"123456" remains the most common password which digital criminals abuse to steal unsuspecting users' sensitive information.
On 21 April, the United Kingdom's National Cyber Security Centre (NCSC) partnered with security researcher Troy Hunt to publish the top 100,000 passwords from Hunt's Pwned Password
service. Here are the top 20 passwords from this list
Overall, Pwned Passwords uncovered "123456" a whopping 23.2 million times across the breached data records it analyzed. This frequency dwarfed the second most-breached password, "123456789," at 7.7 million instances. It also had nearly 20 million more occurrences than "qwerty," the third most-compromised secret.
The NCSC isn't the first entity to release a list of the most frequently breached passwords. In 2016
, for instance, SplashData released its own "Worst Passwords of the Year" list. Both of those publications found that "123456" topped all other combinations. They did differ from the NCSC's resource, however, in that they found "password" to be the second most commonly exposed secret.

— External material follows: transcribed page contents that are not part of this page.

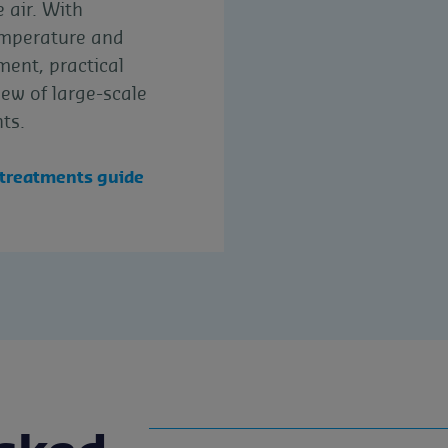
 air. With
emperature and
ent, practical
ew of large-scale
ts.
 treatments guide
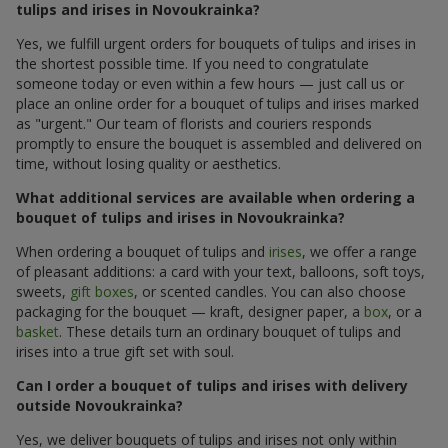
tulips and irises in Novoukrainka?
Yes, we fulfill urgent orders for bouquets of tulips and irises in
the shortest possible time. If you need to congratulate
someone today or even within a few hours — just call us or
place an online order for a bouquet of tulips and irises marked
as "urgent." Our team of florists and couriers responds
promptly to ensure the bouquet is assembled and delivered on
time, without losing quality or aesthetics.
What additional services are available when ordering a
bouquet of tulips and irises in Novoukrainka?
When ordering a bouquet of tulips and
irises
, we offer a range
of pleasant additions: a card with your text, balloons, soft toys,
sweets,
gift boxes
, or scented candles. You can also choose
packaging for the bouquet — kraft, designer paper, a
box
, or a
basket
. These details turn an ordinary bouquet of tulips and
irises into a true gift set with soul.
Can I order a bouquet of tulips and irises with delivery
outside Novoukrainka?
Yes, we deliver bouquets of tulips and irises not only within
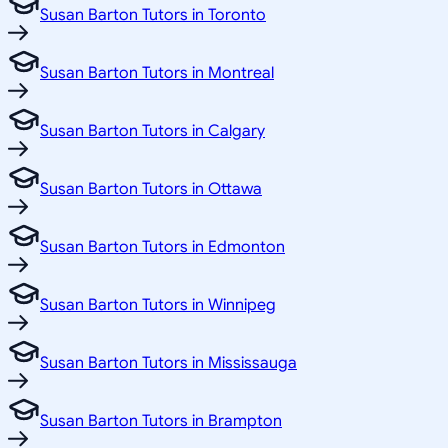
Susan Barton Tutors in Toronto
Susan Barton Tutors in Montreal
Susan Barton Tutors in Calgary
Susan Barton Tutors in Ottawa
Susan Barton Tutors in Edmonton
Susan Barton Tutors in Winnipeg
Susan Barton Tutors in Mississauga
Susan Barton Tutors in Brampton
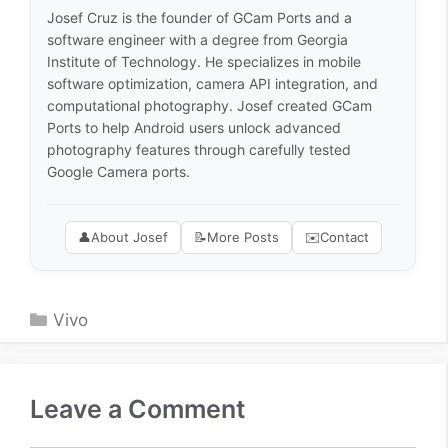
Josef Cruz is the founder of GCam Ports and a
software engineer with a degree from Georgia
Institute of Technology. He specializes in mobile
software optimization, camera API integration, and
computational photography. Josef created GCam
Ports to help Android users unlock advanced
photography features through carefully tested
Google Camera ports.
👤
About Josef
📝
More Posts
✉️
Contact
Categories
Vivo
Leave a Comment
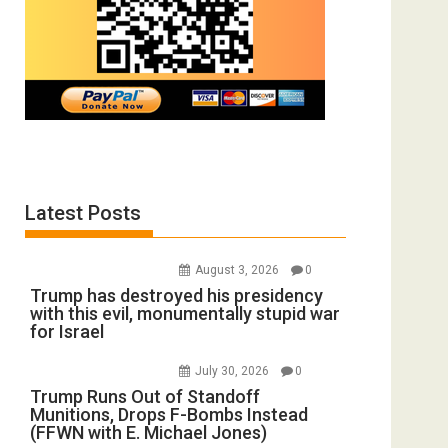
Latest Posts
August 3, 2026
0
Trump has destroyed his presidency
with this evil, monumentally stupid war
for Israel
July 30, 2026
0
Trump Runs Out of Standoff
Munitions, Drops F-Bombs Instead
(FFWN with E. Michael Jones)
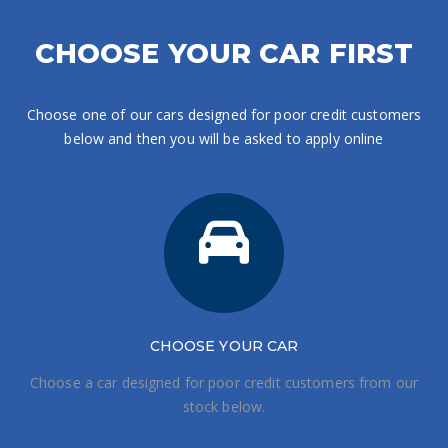
CHOOSE YOUR CAR FIRST
Choose one of our cars designed for poor credit customers
below and then you will be asked to apply online
CHOOSE
YOUR CAR
Choose a car designed for poor credit customers from our
stock below.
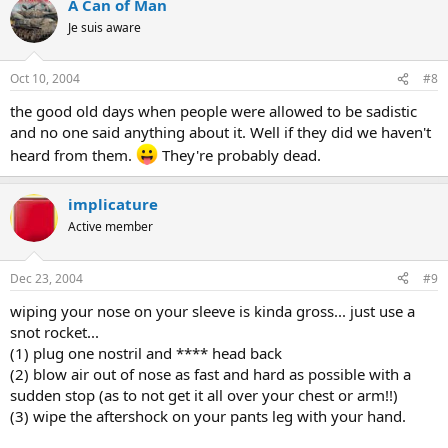
A Can of Man
Je suis aware
Oct 10, 2004
#8
the good old days when people were allowed to be sadistic
and no one said anything about it. Well if they did we haven't
heard from them.
They're probably dead.
implicature
Active member
Dec 23, 2004
#9
wiping your nose on your sleeve is kinda gross... just use a
snot rocket...
(1) plug one nostril and **** head back
(2) blow air out of nose as fast and hard as possible with a
sudden stop (as to not get it all over your chest or arm!!)
(3) wipe the aftershock on your pants leg with your hand.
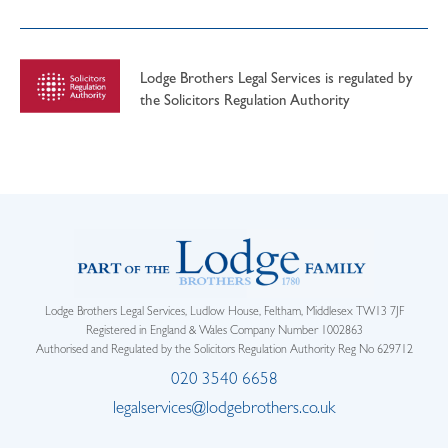
Lodge Brothers Legal Services is regulated by
the Solicitors Regulation Authority
Lodge Brothers Legal Services, Ludlow House, Feltham, Middlesex TW13 7JF
Registered in England & Wales Company Number 1002863
Authorised and Regulated by the Solicitors Regulation Authority Reg No 629712
020 3540 6658
legalservices@lodgebrothers.co.uk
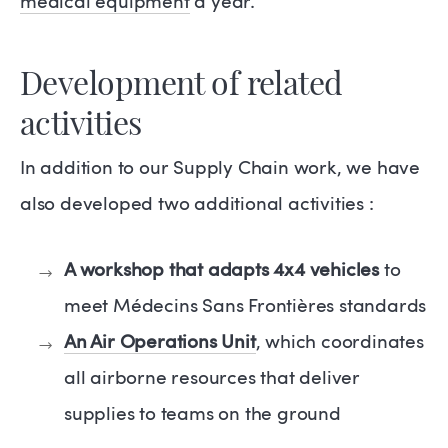
medical equipment
a year.
Development of related
activities
In addition to our Supply Chain work, we have
also developed two additional activities :
A workshop that adapts 4x4 vehicles
to
meet Médecins Sans Frontières standards
An Air Operations Unit
, which coordinates
all airborne resources that deliver
supplies to teams on the ground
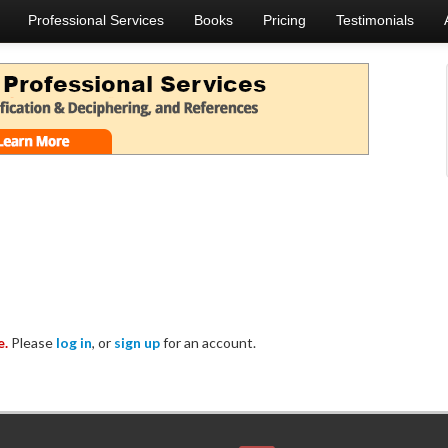
Professional Services
Books
Pricing
Testimonials
e.
Please
log in
, or
sign up
for an account.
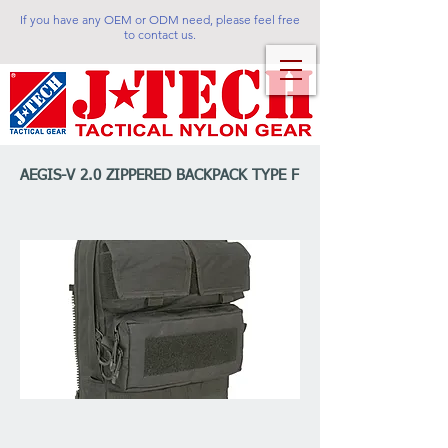
If you have any OEM or ODM need, please feel free
to contact us.
AEGIS-V 2.0 ZIPPERED BACKPACK TYPE F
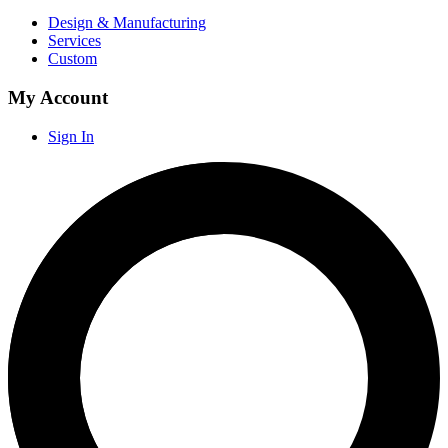
Design & Manufacturing
Services
Custom
My Account
Sign In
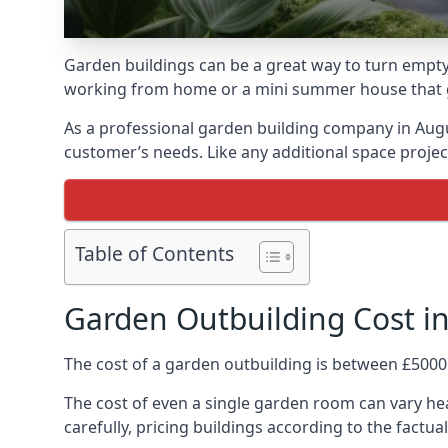
Garden buildings can be a great way to turn empty
working from home or a mini summer house that giv
As a professional garden building company in Aug
customer’s needs. Like any additional space project
Table of Contents
Garden Outbuilding Cost 
The cost of a garden outbuilding is between £5000
The cost of even a single garden room can vary he
carefully, pricing buildings according to the factual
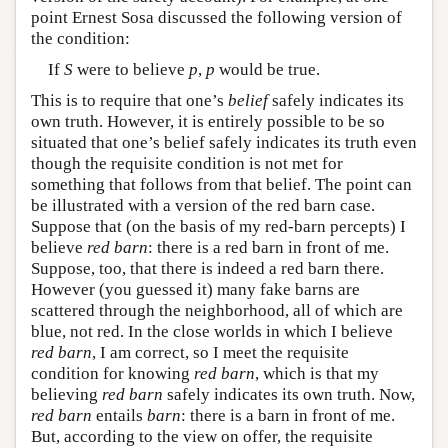
point Ernest Sosa discussed the following version of
the condition:
If
S
were to believe
p
,
p
would be true.
This is to require that one’s
belief
safely indicates its
own truth. However, it is entirely possible to be so
situated that one’s belief safely indicates its truth even
though the requisite condition is not met for
something that follows from that belief. The point can
be illustrated with a version of the red barn case.
Suppose that (on the basis of my red-barn percepts) I
believe
red barn
: there is a red barn in front of me.
Suppose, too, that there is indeed a red barn there.
However (you guessed it) many fake barns are
scattered through the neighborhood, all of which are
blue, not red. In the close worlds in which I believe
red barn
, I am correct, so I meet the requisite
condition for knowing
red barn
, which is that my
believing
red barn
safely indicates its own truth. Now,
red barn
entails
barn
: there is a barn in front of me.
But, according to the view on offer, the requisite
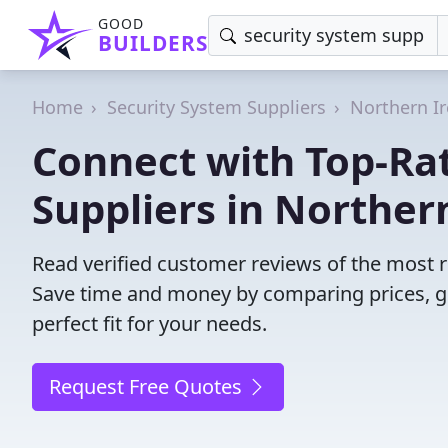
GOOD
BUILDERS
Home
Security System Suppliers
Northern I
Connect with Top-Ra
Suppliers in Northern
Read verified customer reviews of the most re
Save time and money by comparing prices, g
perfect fit for your needs.
Request Free Quotes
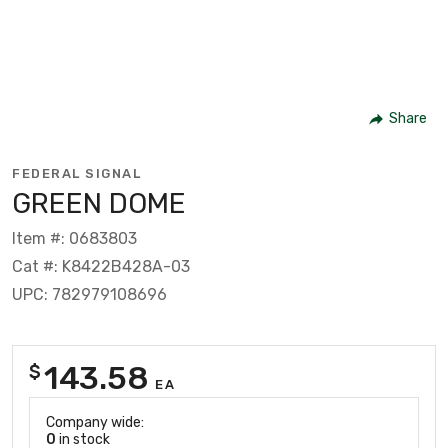
Share
FEDERAL SIGNAL
GREEN DOME
Item #: 0683803
Cat #: K8422B428A-03
UPC: 782979108696
143.58
$
EA
Company wide:
0
in stock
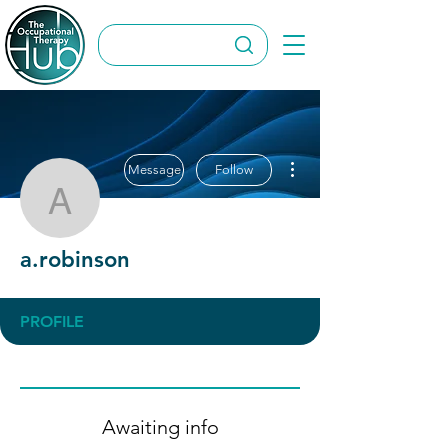
More actions
Message
Follow
a.robinson
a.robinson
PROFILE
Awaiting info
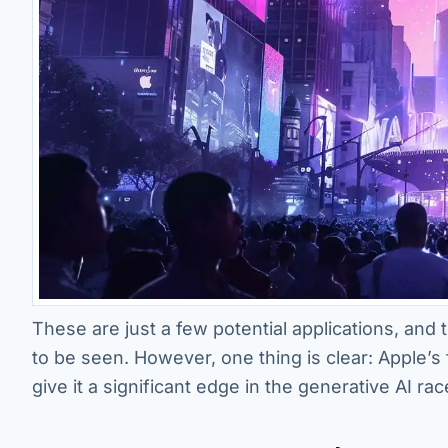
These are just a few potential applications, and 
to be seen. However, one thing is clear: Apple’s
give it a significant edge in the generative AI rac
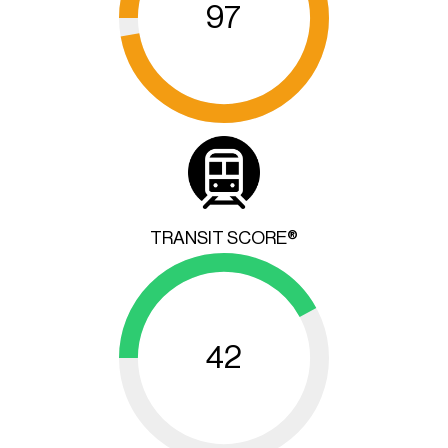
97
TRANSIT SCORE®
42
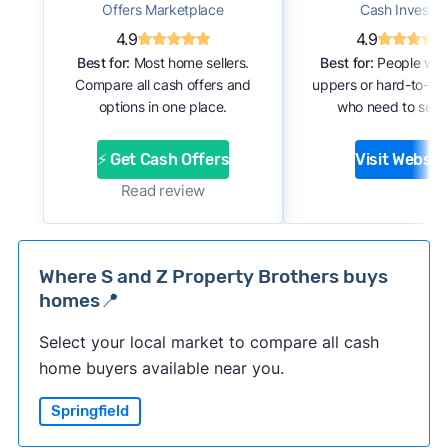
Offers Marketplace
Cash Investor
4.9
4.9
Best for:
Most home sellers.
Best for:
People with
Compare all cash offers and
uppers or hard-to-se
options in one place.
who need to sell f
⚡ Get Cash Offers
Visit Websit
Read review
Where S and Z Property Brothers buys
homes📍
Select your local market to compare all cash
home buyers available near you.
Springfield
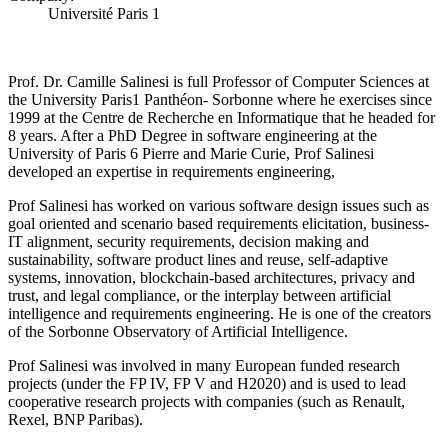
Université Paris 1
Prof. Dr. Camille Salinesi is full Professor of Computer Sciences at
the University Paris1 Panthéon- Sorbonne where he exercises since
1999 at the Centre de Recherche en Informatique that he headed for
8 years. After a PhD Degree in software engineering at the
University of Paris 6 Pierre and Marie Curie, Prof Salinesi
developed an expertise in requirements engineering,
Prof Salinesi has worked on various software design issues such as
goal oriented and scenario based requirements elicitation, business-
IT alignment, security requirements, decision making and
sustainability, software product lines and reuse, self-adaptive
systems, innovation, blockchain-based architectures, privacy and
trust, and legal compliance, or the interplay between artificial
intelligence and requirements engineering. He is one of the creators
of the Sorbonne Observatory of Artificial Intelligence.
Prof Salinesi was involved in many European funded research
projects (under the FP IV, FP V and H2020) and is used to lead
cooperative research projects with companies (such as Renault,
Rexel, BNP Paribas).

Dr. Ian Levy, NCSC Technical Director, feels that the list based on Pwned Passwords' data highlights the risk of reusing passwords across multiple web accounts. That risk rises exponentially, he notes, when those secrets are easily guessable like "123456." As he explains in a blog post
We understand that cyber security can feel daunting to a lot of people, but the NCSC has published lots of easily applicable advice to make you much less vulnerable. Password re-use is a major risk that can be avoided - nobody should protect sensitive data with somethisng[sic] that can be guessed, like their first name, local football team or favourite band.
Acknowledging the threats of account takeover and data theft, users should leverage password hygiene best practices
to protect each of their web accounts with a strong, unique combination. These passwords could be difficult to remember, however, which is why they should consider using a password manager
for assistance. Additionally, users should look to implement multi-factor authentication
(MFA) wherever and whenever it's available.